A Comprehensive Guide About Moving on From O-Level to Polytechnic

The GCE O level examinations will be taken by all students in express stream (except for schools where students are exempted, including IP and IB schools). It serves as an important check point for progress as well. This is probably the reason why students stress over the fact that they need to perform well in their examination in order to set themselves on the “right path”. In fact, there is no right or wrong because there are so many options available for Singapore students to go for; what’s most important is to be aware of the options.

Source: khaleejtimes.com


Students will receive a final score for their O levels based on the grades that they get. They will automatically receive the minimum possible score that fulfills the L1R5 criteria (1 language and 5 other subjects) and may subtract more points based on CCA performance and for some students based on higher mother tongue grade.

This final score will determine the polytechnics that the students will be eligible to go to. After receiving their Cambridge O level score, students will be able to choose from the different polytechnics and each of them will have their own cut off point to accept students. The aggregate score provided by the school should only be used as a guide as even if students have higher points than required, they may still get into the course based on how popular it is. 


Students will have to meet certain requirements to take up a course from O level to Polytechnic. This is called the Minimum Entry Requirements and will be dependent on what course the students are aiming to take. However, this process is made easier for students by providing them with a list of what courses they qualify for when they get their O level results.

The aggregate score calculation for polytechnic will be slightly different depending on the course that the student is applying for. The calculation of the score follows ELR2B2 format which is English, 2 relevant subjects (which depend on the course) and 2 best subjects. 
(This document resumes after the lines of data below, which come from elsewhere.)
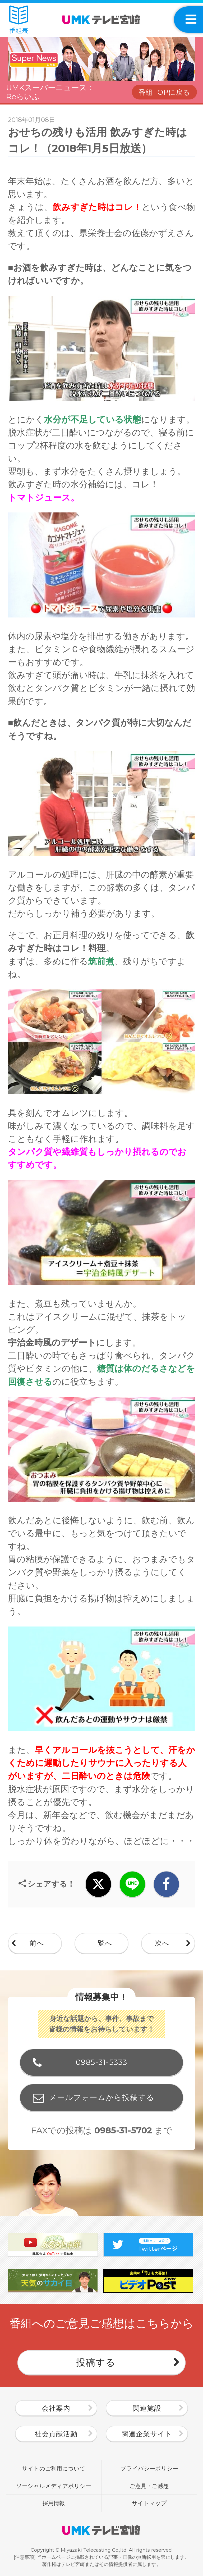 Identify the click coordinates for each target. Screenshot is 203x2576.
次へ (162, 1943)
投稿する (96, 2362)
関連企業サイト (147, 2434)
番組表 (18, 20)
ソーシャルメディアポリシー (53, 2485)
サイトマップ (149, 2503)
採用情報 (54, 2503)
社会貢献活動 (56, 2434)
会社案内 (56, 2408)
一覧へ (101, 1943)
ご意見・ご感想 (149, 2485)
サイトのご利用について (53, 2468)
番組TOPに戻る (164, 92)
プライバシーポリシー (149, 2468)
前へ (37, 1943)
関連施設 (147, 2408) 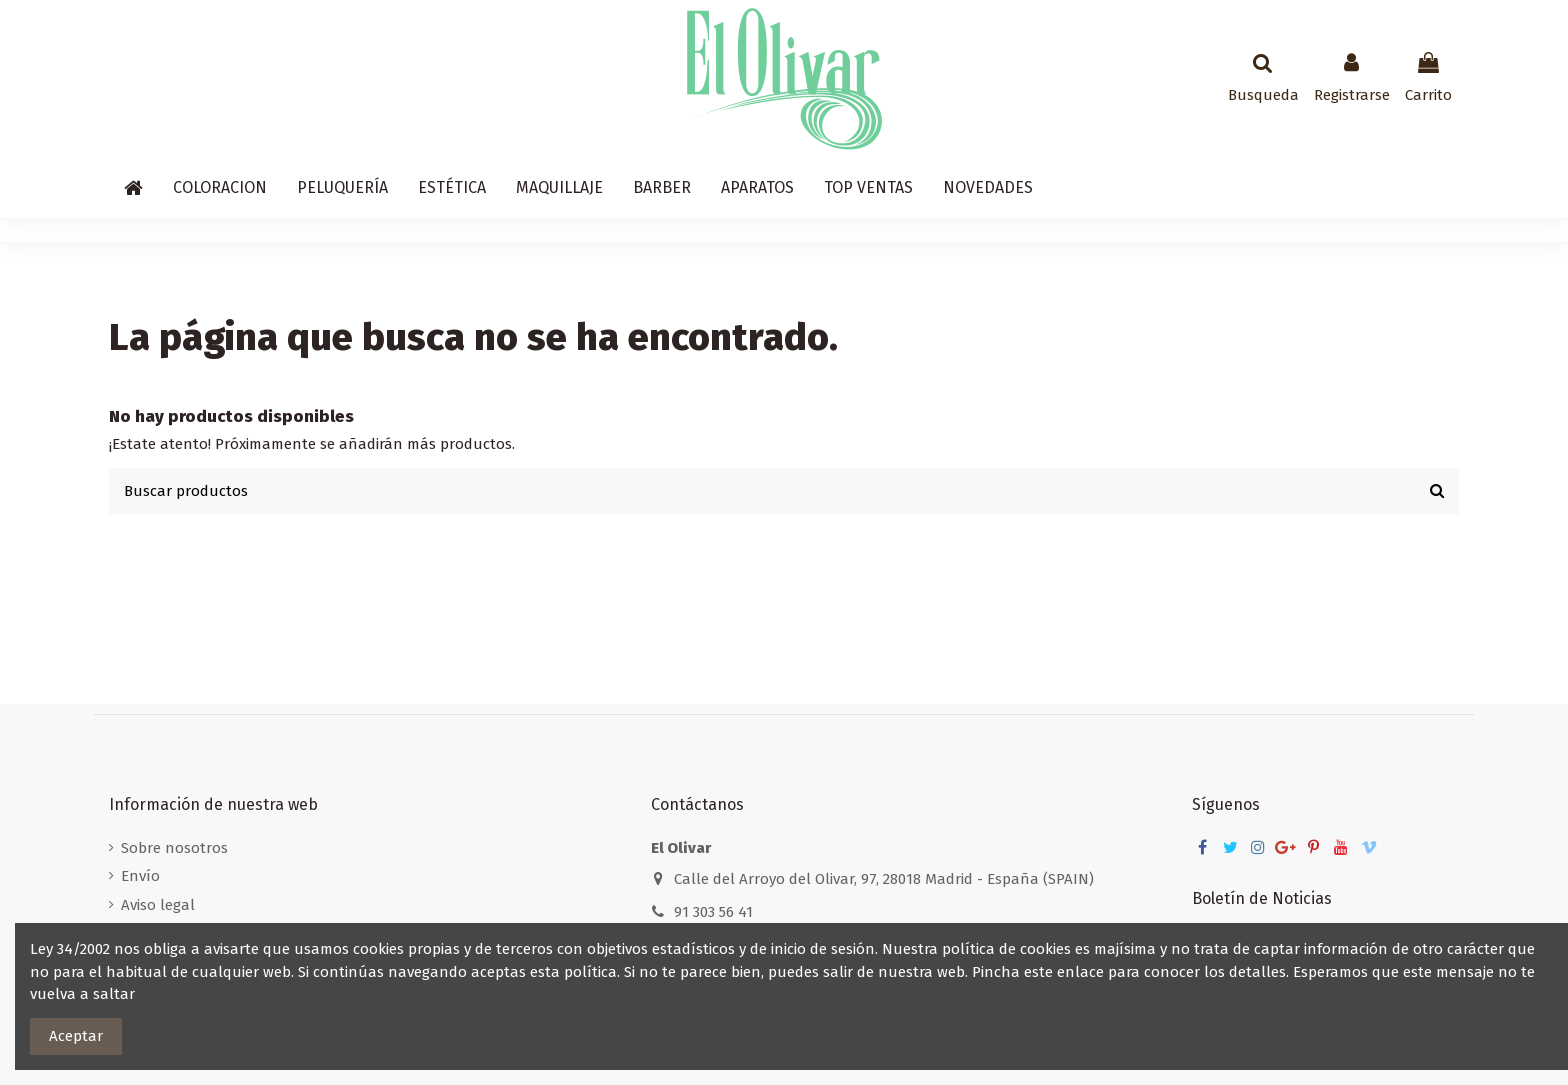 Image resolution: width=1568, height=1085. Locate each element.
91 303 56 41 (713, 912)
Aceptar (76, 1036)
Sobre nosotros (174, 848)
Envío (140, 876)
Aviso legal (158, 905) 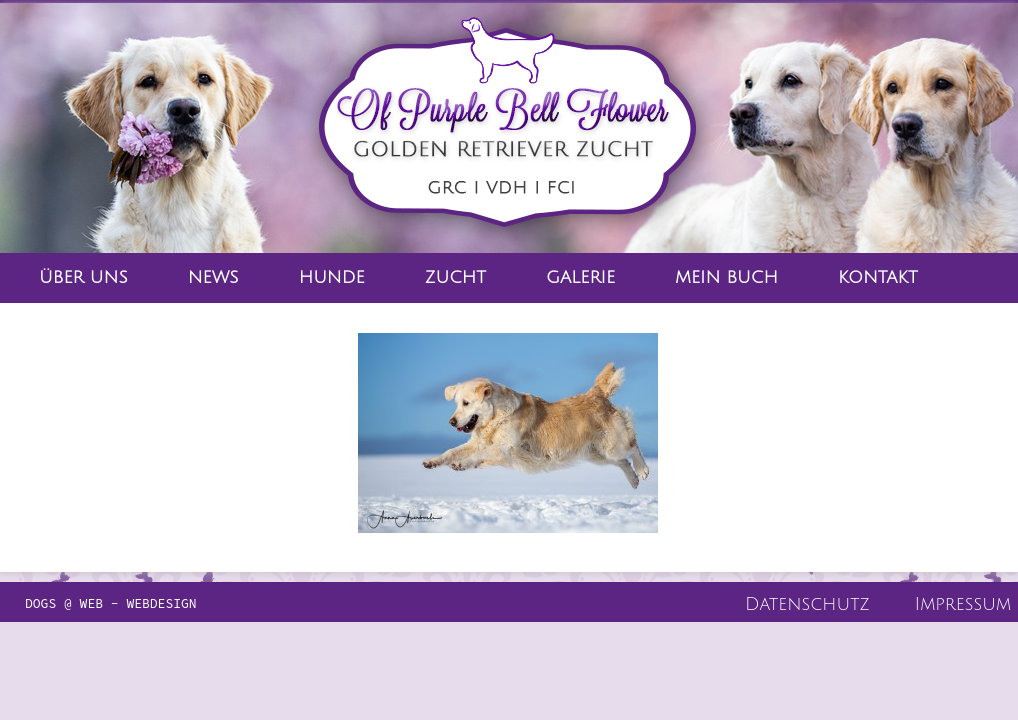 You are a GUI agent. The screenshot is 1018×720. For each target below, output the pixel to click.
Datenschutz (807, 604)
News (213, 277)
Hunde (332, 277)
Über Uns (83, 277)
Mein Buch (726, 277)
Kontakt (878, 277)
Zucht (455, 277)
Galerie (580, 277)
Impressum (963, 604) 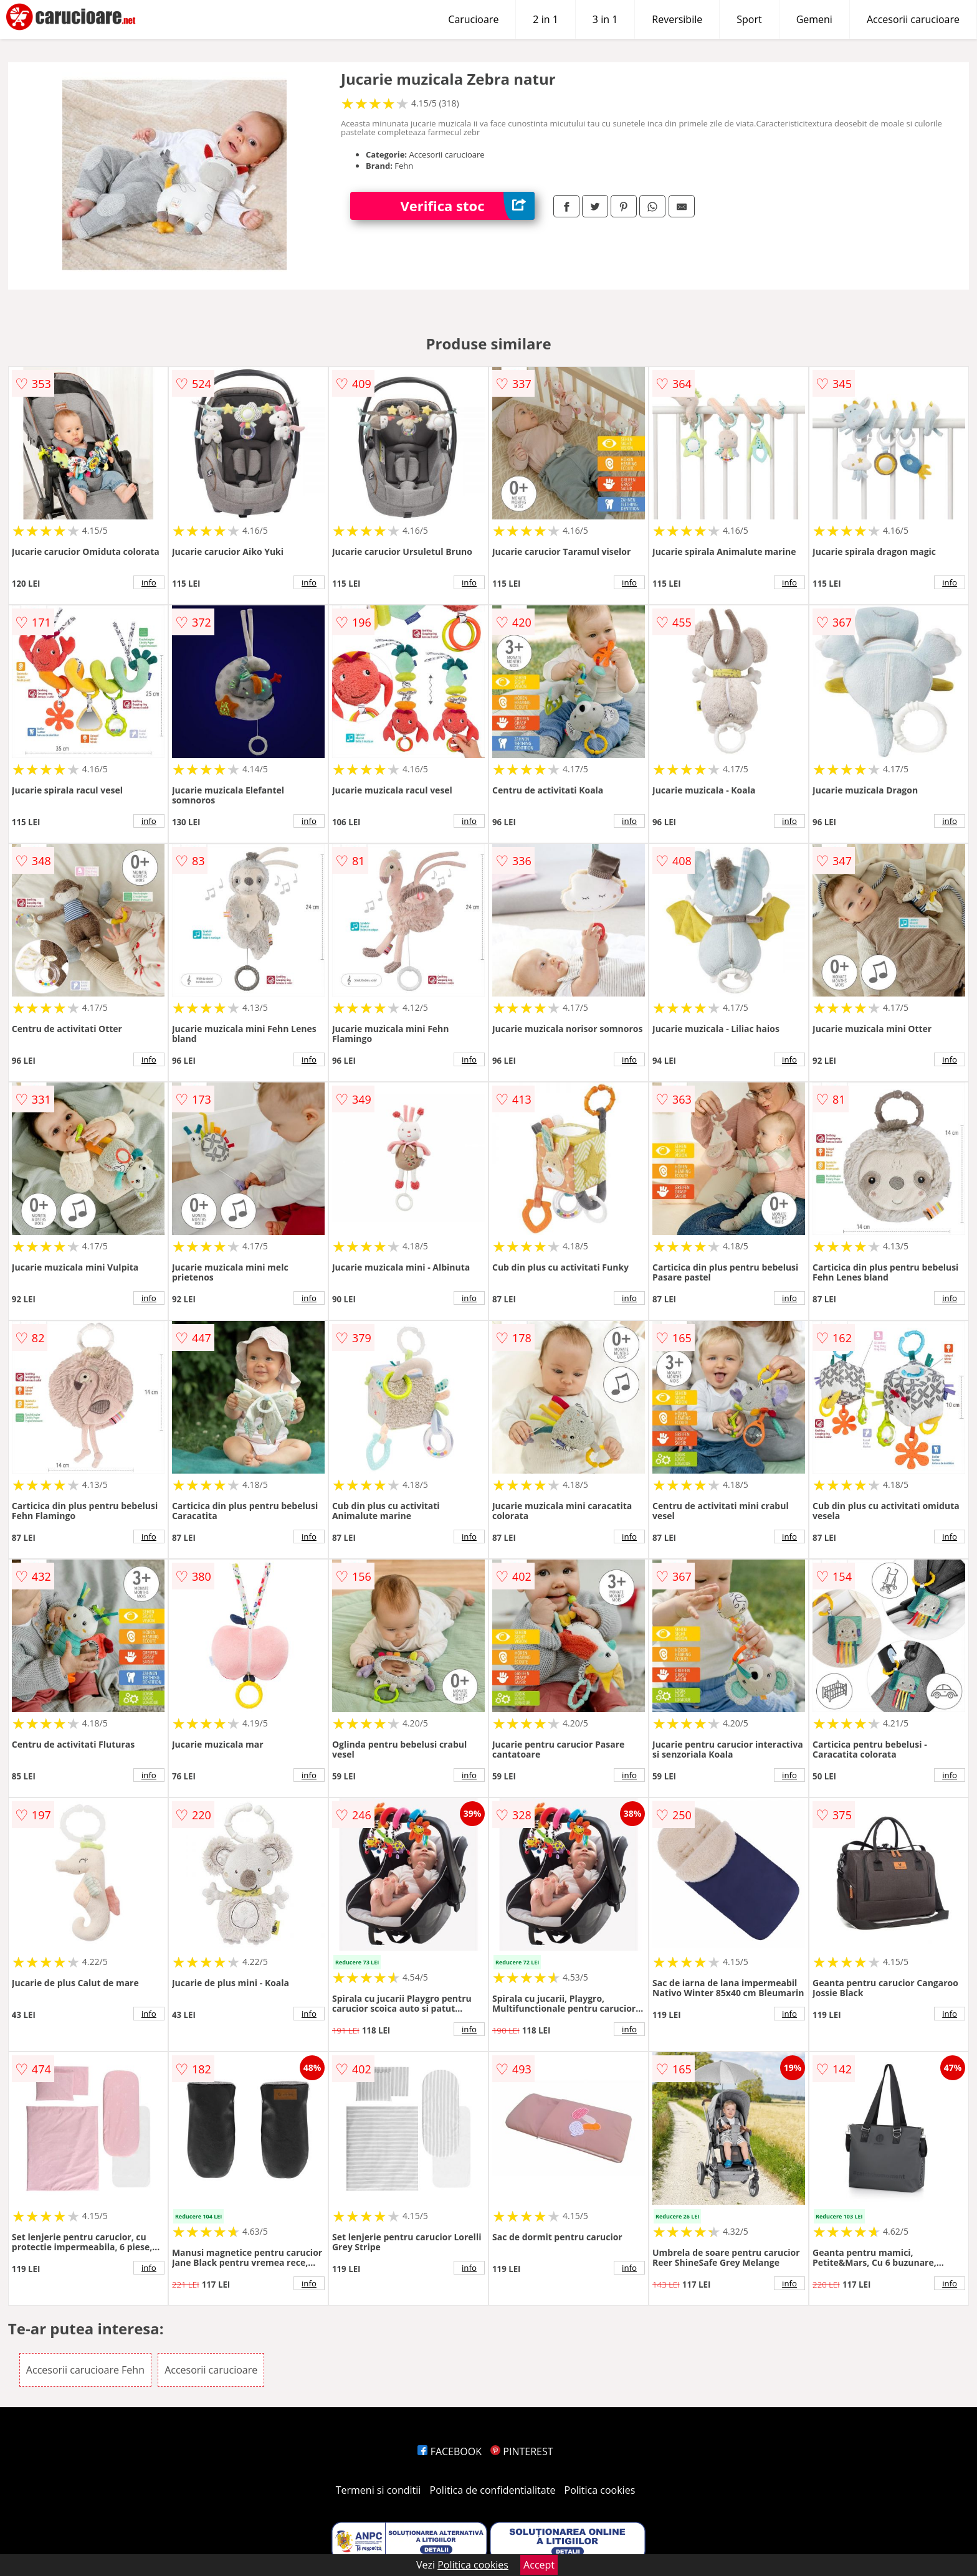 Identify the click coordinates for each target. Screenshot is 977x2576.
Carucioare (473, 19)
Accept (539, 2565)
Students will be given 12 choices for what courses they want to enrol in. For the first few choices, students should put courses in which they are very interested in but do not meet the cut-off point (if such courses exist; if the student meets the cut off for all the courses that they want to go then they can go straight to the second step). This is so that if the students get a bit lucky, they can get into the course that they really want. Followed by that, their next few choices should be courses in which they still have interest but are able to meet the cut-off point. This is a backup plan in case they get rejected from their main courses that they are interested in.

Finally, their last few choices should be courses in which they may not necessarily be interested in but are ones in which they can definitely enroll in (the cut-off point is a few points higher than what they obtain). By following this guide students will be able to maximize their chances of getting a course that they actually want to get into.